Sat, Feb 04, 2006 - Page 5 News List

Plans for royal succession worry conservative Japan


Several Cabinet members yesterday raised concerns about the prime minister's plan to submit legislation by June to allow women to take the Japanese throne, reflecting increasing opposition among conservative lawmakers.

To avert a succession crisis in the imperial family, Japanese Prime Minister Junichiro Koizumi has been pushing to revise the 1947 law, which only allows men on the throne.

The imperial family has not produced a male heir since the 1960s, and public support has been growing for a legal change.
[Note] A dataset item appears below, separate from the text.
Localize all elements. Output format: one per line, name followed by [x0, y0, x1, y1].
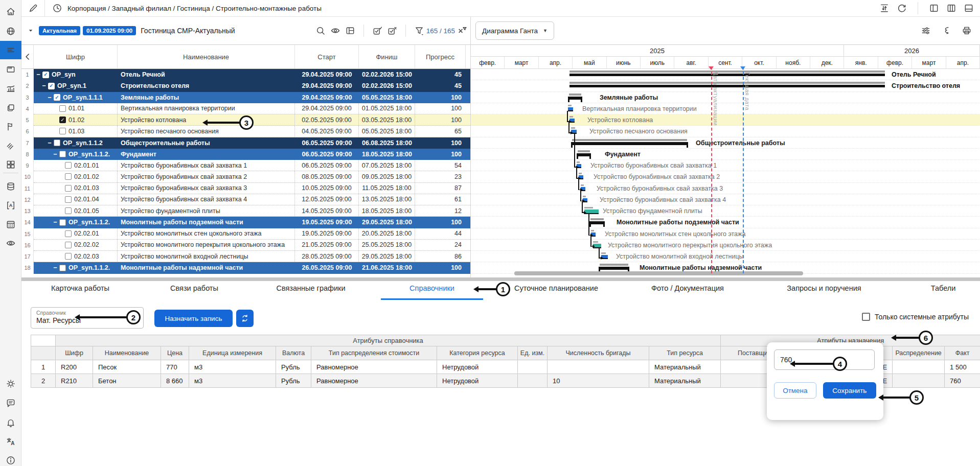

But conservative lawmakers and academics have recently stepped up opposition, and several Cabinet ministers yesterday urged Koizumi to slow down.

"I doubt the bill has to be so desperately passed during the current parliamentary session," Foreign Minister Taro Aso said yesterday. "We need more time to discuss it thoroughly."

Finance Minister Sadakazu Tanigaki also urged the process for the legal revision to slow down.

"We should take a long and hard look and act when the time is ripe," he said.

A special panel that studied the imperial succession issue last year recommended letting women on the throne, and Koizumi said in a major policy address last month that his government would soon submit legislation based on the recommendation to parliament.

Despite the overwhelming public support for the reform, traditionalists have stepped up their campaign to squash the move.